◆ ASSIGNED TASK:
If a line in the listing below includes the word "Navarra", pick it out.

==*==

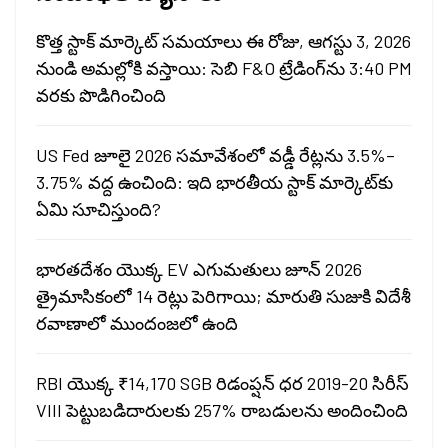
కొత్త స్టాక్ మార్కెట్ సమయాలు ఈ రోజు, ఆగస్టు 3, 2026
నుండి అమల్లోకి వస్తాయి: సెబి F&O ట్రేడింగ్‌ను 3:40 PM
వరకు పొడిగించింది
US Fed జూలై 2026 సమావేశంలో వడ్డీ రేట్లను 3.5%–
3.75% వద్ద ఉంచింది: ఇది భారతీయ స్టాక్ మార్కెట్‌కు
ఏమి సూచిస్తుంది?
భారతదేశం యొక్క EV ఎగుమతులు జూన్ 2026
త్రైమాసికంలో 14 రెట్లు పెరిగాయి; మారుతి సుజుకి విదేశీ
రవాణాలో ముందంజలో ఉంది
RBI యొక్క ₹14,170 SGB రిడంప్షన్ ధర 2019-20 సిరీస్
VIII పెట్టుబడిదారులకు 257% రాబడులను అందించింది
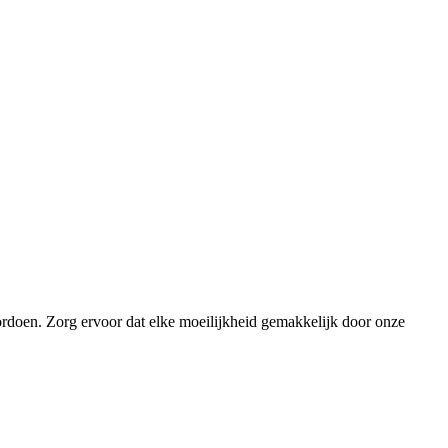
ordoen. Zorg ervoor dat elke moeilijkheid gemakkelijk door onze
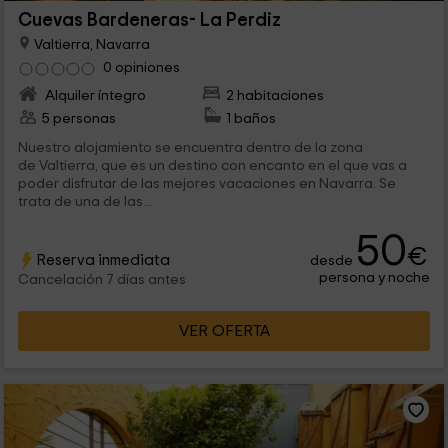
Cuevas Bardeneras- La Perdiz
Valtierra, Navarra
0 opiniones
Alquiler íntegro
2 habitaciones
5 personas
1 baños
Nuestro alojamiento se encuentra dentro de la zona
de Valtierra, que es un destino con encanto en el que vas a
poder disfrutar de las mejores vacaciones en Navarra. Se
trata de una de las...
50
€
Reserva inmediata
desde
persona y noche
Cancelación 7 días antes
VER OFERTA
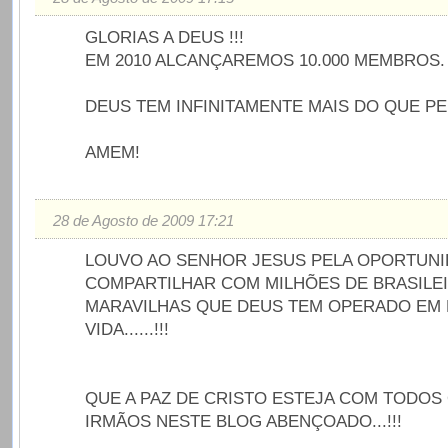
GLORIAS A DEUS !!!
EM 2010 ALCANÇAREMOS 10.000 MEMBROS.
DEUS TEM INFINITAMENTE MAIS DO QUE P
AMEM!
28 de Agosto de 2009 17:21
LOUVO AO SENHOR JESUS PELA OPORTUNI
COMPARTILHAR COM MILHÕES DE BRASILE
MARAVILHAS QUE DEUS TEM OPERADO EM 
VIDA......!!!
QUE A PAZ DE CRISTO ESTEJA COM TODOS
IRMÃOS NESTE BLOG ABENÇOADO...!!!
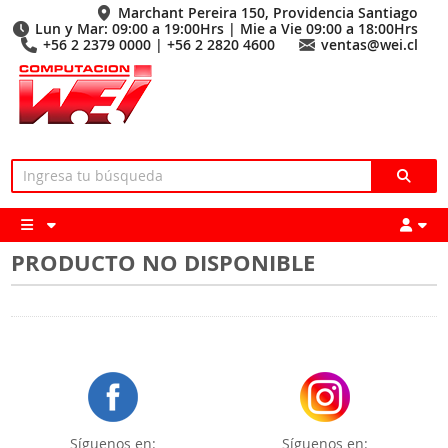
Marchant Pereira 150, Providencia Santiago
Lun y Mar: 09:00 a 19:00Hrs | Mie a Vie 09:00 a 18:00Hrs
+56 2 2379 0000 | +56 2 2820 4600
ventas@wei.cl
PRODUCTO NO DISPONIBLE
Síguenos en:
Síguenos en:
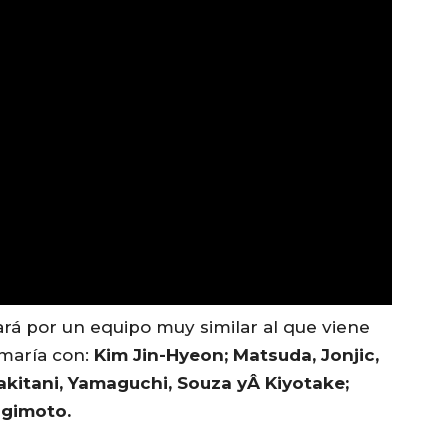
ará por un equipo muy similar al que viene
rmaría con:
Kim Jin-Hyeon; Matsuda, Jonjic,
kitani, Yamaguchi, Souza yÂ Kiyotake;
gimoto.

==*==

◆ RESPONSE AREA:
Valtierra, Navarra
poder disfrutar de las mejores vacaciones en Navarra. Se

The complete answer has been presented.